Andrew is a counsel in the corporate practice of the London office.

Prior to joining Akin, Andrew practised at a magic circle law firm in London. Andrew was also the general counsel of a technology company and has experience of working in-house for a private equity fund manager focused on telecommunications.

Andrew is fluent in Ukrainian and Russian.

Representative Work
  • Advised:

    • Energy Equation Partners and Stonepeak on:
      • Their €2.5 billion acquisition of a majority interest in JET, a leading fuel retailer in Germany and Austria, from Phillips 66;
      • The acquisition of Anwim S.A., one of Poland's fastest-growing fuel companies, from Enterprise Investors.
    • A leading private credit fund manager on its proposed hybrid capital investment in a technology company.
    • Mubadala Capital, the wholly owned asset management subsidiary of Mubadala Investment Company, on its acquisition of a majority stake in Bugaboo Group, a global market leader in strollers and premium children’s consumer products.
    • The acquiror of upstream assets in Africa for an aggregate consideration exceeding $1.5 billion.
    • Helios Investment Partners and Helios Fairfax Partners Corporation on their offer to acquire CAB Payments Holdings Plc, whose subsidiaries include Crown Agents Bank Limited, a bank authorised by the UK PRA.
    • An infrastructure fund manager on its co-investment alongside a multilateral development bank in a Polish renewable energy group.
    • A German multinational financial services company on its €2 billion joint venture, creating a pan-African insurance group across 29 countries.
    • Reckitt Benckiser Group plc on a $2.2 billion carve out and sale of its infant formula and child nutrition business in China to Primavera Capital Group, a private equity firm.
    • A multinational energy and services company on its proposed acquisition of strategic gas storage assets in the UK.
    • A Swiss-based multinational energy and commodity trading company on the sale by its subsidiary of its 50% interest in a Ukrainian oil and gas company to its joint venture partner.
    • A fintech company on a CMA-mandated disposal of a fintech business to an Australian private equity firm and a carve-out and re-acquisition of a business division.
    • A private equity firm and a biotech company on the carve-out and sale of a pharmaceutical plant to a German pharmaceutical company.

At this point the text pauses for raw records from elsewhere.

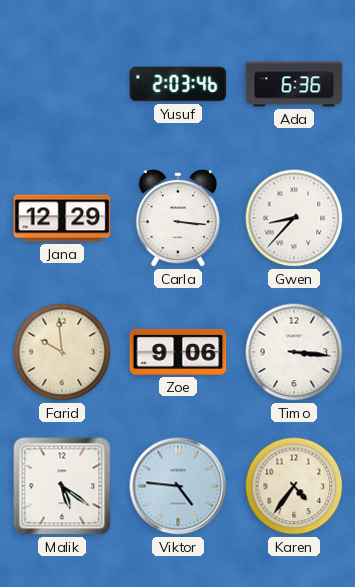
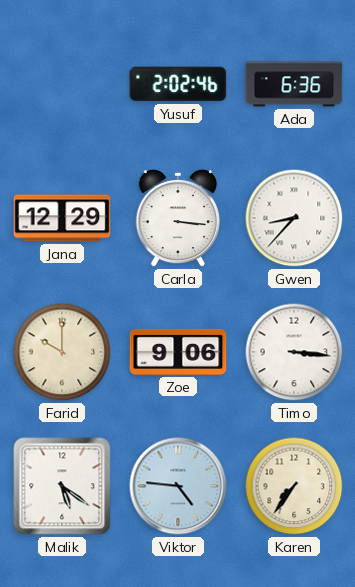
Yusuf: 2:03 -> 2:02
Farid: 9:59 -> 10:00
Karen: 4:36 -> 7:36
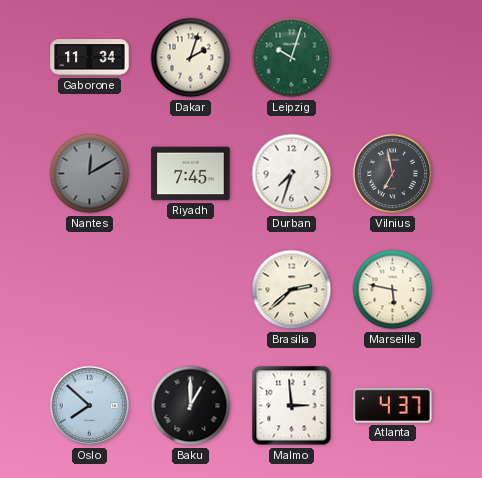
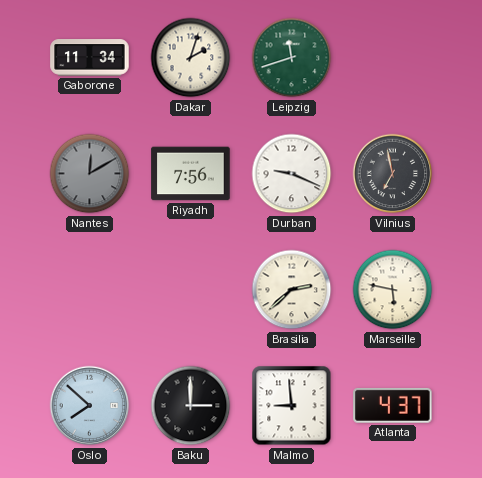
Leipzig: 10:03 -> 11:42
Riyadh: 7:45 -> 7:56
Durban: 7:33 -> 9:19
Baku: 1:00 -> 3:00
Malmo: 2:59 -> 8:59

This transaction was one of the largest foreign investments in the Ukrainian pharmaceutical industry.
    • A fund manager on an IRR-linked phantom shares incentive plan for senior managers of its energy portfolio company.
    • A fund managed by a private equity firm with around £10 billion AUM on the Ukrainian aspects of its investment in a US software company.
    • The founders of an artificial intelligence start-up on its sale to a NASDAQ-listed company.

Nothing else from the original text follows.